*INSTRUCTIONS TO FOLLOW*: Nothing but the exact lines from the one containing "Familienunternehmen Bächli Bergsport" through the last line of the records below belongs in your answer.

Start of EXERCISE DATA

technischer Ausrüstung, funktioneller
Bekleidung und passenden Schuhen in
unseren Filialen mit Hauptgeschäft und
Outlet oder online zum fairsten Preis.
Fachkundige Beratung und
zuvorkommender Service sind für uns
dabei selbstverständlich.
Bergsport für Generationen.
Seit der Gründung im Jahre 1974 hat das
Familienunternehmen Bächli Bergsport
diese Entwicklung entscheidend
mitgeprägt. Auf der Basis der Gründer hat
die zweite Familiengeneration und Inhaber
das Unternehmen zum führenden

End of EXERCISE DATA

*OUTPUT FOR THIS TASK*:
Familienunternehmen Bächli Bergsport
diese Entwicklung entscheidend
mitgeprägt. Auf der Basis der Gründer hat
die zweite Familiengeneration und Inhaber
das Unternehmen zum führenden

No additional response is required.